Sites sur lesquels ils ne sont pas forcément les bienvenus, d’autant moins qu’ils ne sont pas forcément identifiés par les entreprises donneuses d’ordre comme faisant partie de l’entreprise prestataire, et cela même si une disposition conventionnelle est censée leur permettre d’exercer librement leur activité. 119

« C’est vraiment difficile pour les délégués syndicaux d’aller sur les chantiers. Les directions interdisent d’une

manière ou d’une autre l’entrée des sites, notamment en demandant aux entreprises donneuses d’ordre de ne pas autoriser l’entrée sur les sites, y compris sur les chantiers où les donneurs d’ordre sont les pouvoirs publics. Le DS a la liste des chantiers mais pas forcément les horaires des salariés. Sur les chantiers où il ne peut pas aller, on est obligé de faire intervenir l’inspection du travail pour délit d’entrave mais c’est souvent classé sans suite »

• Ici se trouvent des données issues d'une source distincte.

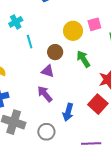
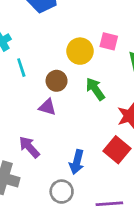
pink square: (94, 24) -> (109, 41), turned 32
purple arrow: (45, 94) -> (29, 147), moved
gray circle: (46, 132) -> (62, 192), moved

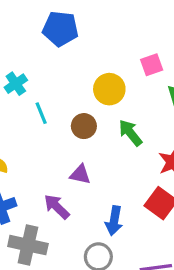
pink square: (109, 41) -> (152, 65), moved, turned -30
purple triangle: (47, 107) -> (80, 174), moved

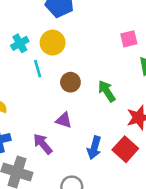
yellow circle: (109, 89) -> (53, 43), moved
blue arrow: (114, 221) -> (94, 148), moved

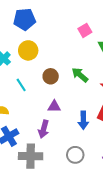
cyan line: (38, 69) -> (21, 85), moved
purple arrow: (43, 144) -> (44, 129), turned -108

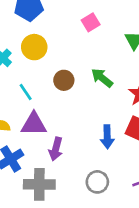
pink square: (85, 30) -> (91, 22), moved
purple triangle: (54, 106) -> (34, 124), moved, size x1.5

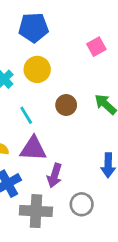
gray circle: (97, 182) -> (82, 204), moved

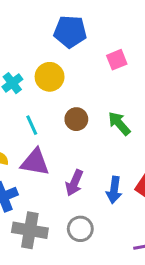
blue pentagon: (34, 28) -> (70, 32), moved
purple arrow: (55, 175) -> (74, 183), moved

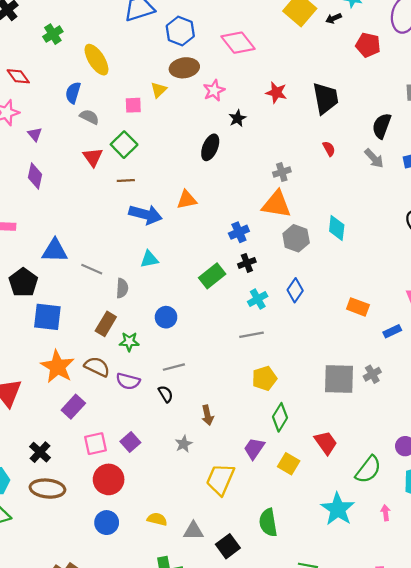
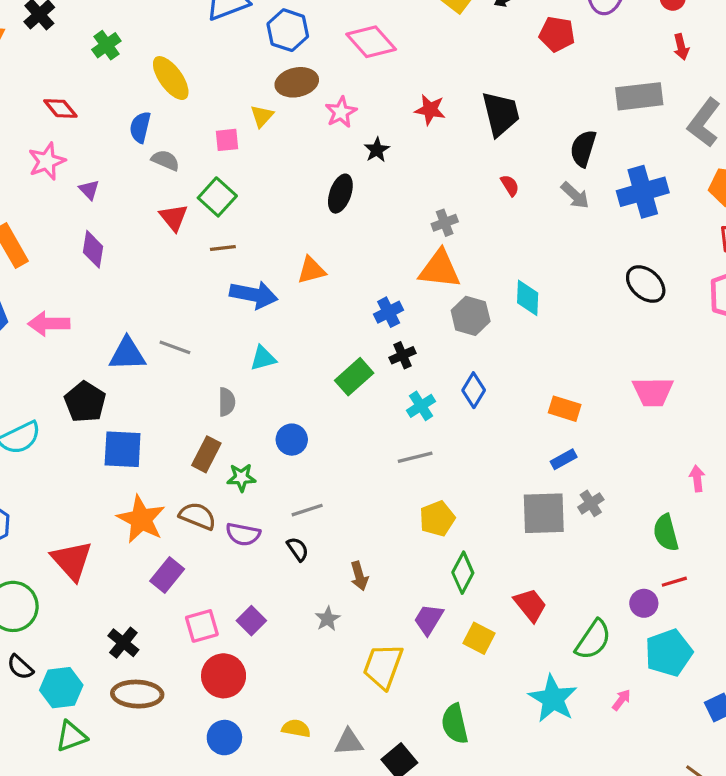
gray line: (92, 269) -> (175, 347), moved
blue rectangle: (392, 331) -> (564, 459), moved
pink arrow: (386, 513) -> (621, 700), turned 48

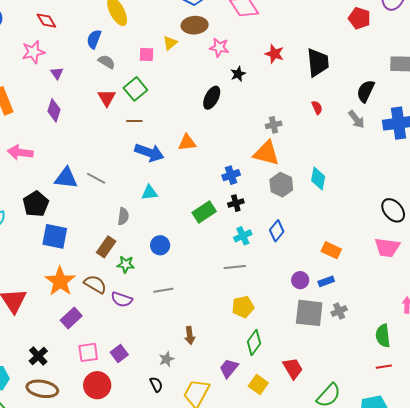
pink star: (341, 112) -> (219, 47), turned 30
black ellipse: (646, 284) -> (393, 210), moved
black semicircle: (298, 549) -> (156, 384), moved
purple circle: (644, 603) -> (300, 280), moved

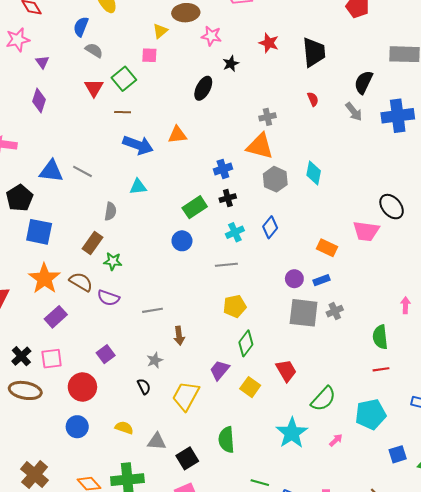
pink square: (146, 55) -> (149, 55), moved
blue circle: (160, 245) -> (182, 241), moved
pink trapezoid: (387, 248) -> (366, 231), moved
gray line: (163, 290) -> (152, 310), moved
pink square: (88, 352) -> (52, 359), moved

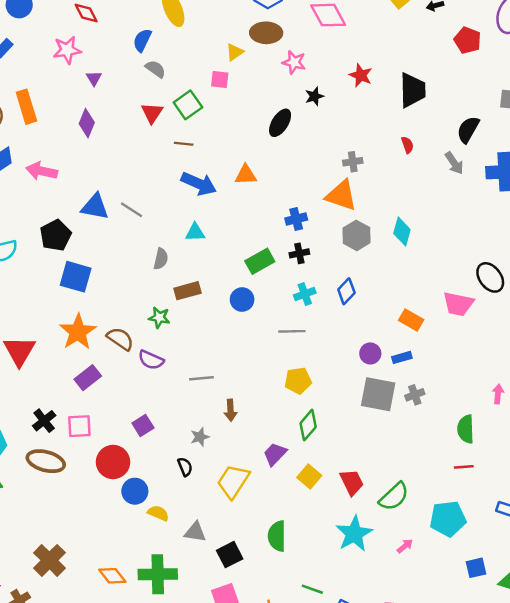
brown rectangle: (92, 243) -> (187, 291), moved, turned 35
red trapezoid: (286, 371) -> (352, 482), moved
blue circle: (77, 427) -> (135, 491), moved

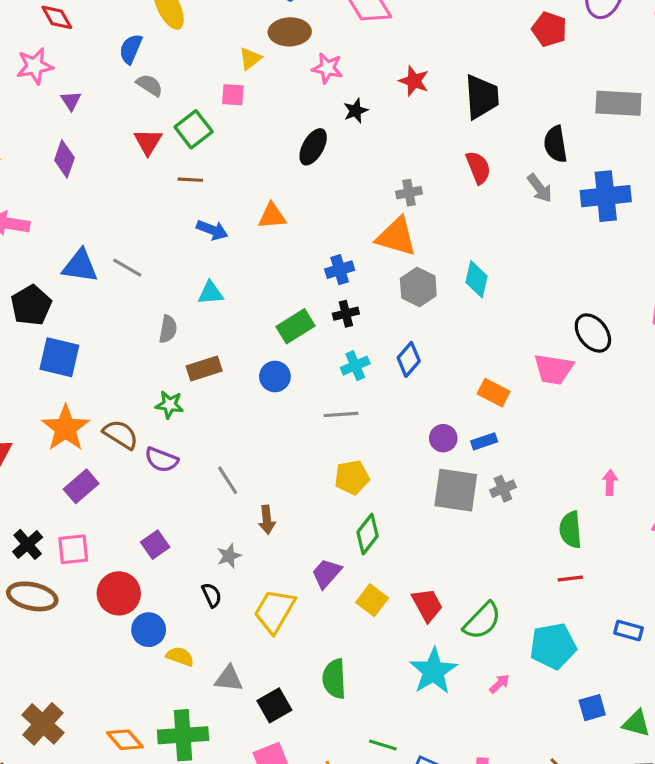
black semicircle: (468, 130) -> (555, 144), turned -36
red semicircle: (407, 145) -> (478, 168), size x1.5
blue arrow: (199, 184) -> (212, 230), size x0.7
gray line: (202, 378) -> (228, 480), turned 65

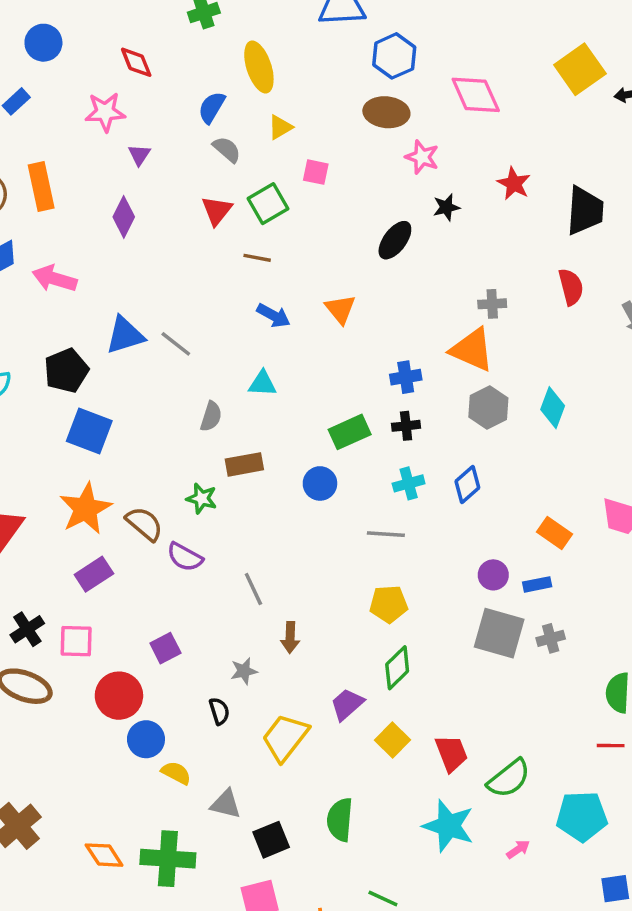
yellow triangle: (250, 59) -> (280, 127), moved
orange triangle: (272, 216) -> (340, 309), turned 48
blue triangle: (80, 266) -> (125, 335), turned -33
cyan star: (433, 671) -> (448, 826), turned -30

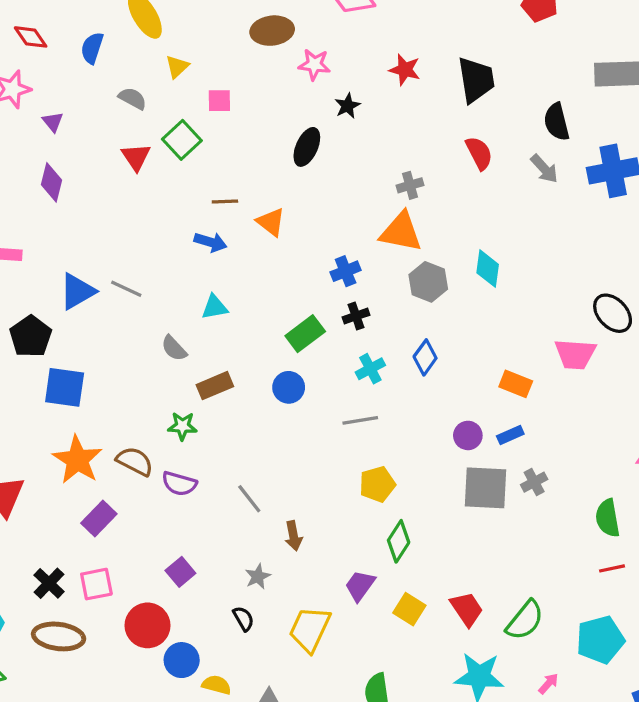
blue semicircle: (212, 107) -> (92, 48), moved
brown line: (257, 258) -> (225, 202), moved
gray semicircle: (211, 416) -> (174, 348), turned 132

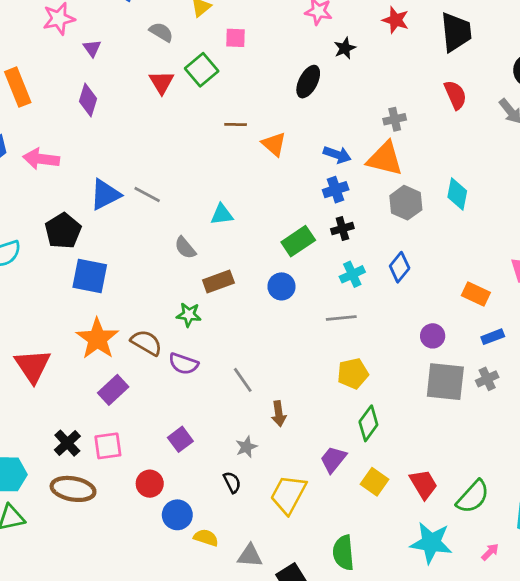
blue arrow: (210, 242) -> (337, 155), moved
blue rectangle: (510, 435) -> (493, 337), moved
red circle: (148, 625) -> (150, 484), size x0.7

(Syndicaliste au syndicat du nettoyage CFDT Ile de France).

Dans ce secteur, du fait de son éclatement et de l’absence de négociations d’entreprise, les délégués centraux mènent une tâche essentielle : faire redescendre au niveau des chantiers l’ensemble des informations relatives à la branche et à l’activité conventionnelle. Cependant, il paraît tout aussi important pour les organisations syndicales de disposer de délégués de site, seule possibilité pour elles d’atteindre les salariés.

« Nous sommes sur une logique de développement de délégations de proximité. Sur tous les gros chantiers, 25

salariés et plus, il faut que l’on obtienne des DP de site. Alors que dans les entreprises, même si la CNT est critique là-dessus, on est souvent sur une logique visant à monter la représentation du personnel de plus en plus haut pour avoir des délégués au plus haut niveau… là, dans le nettoyage, c’est complètement différent »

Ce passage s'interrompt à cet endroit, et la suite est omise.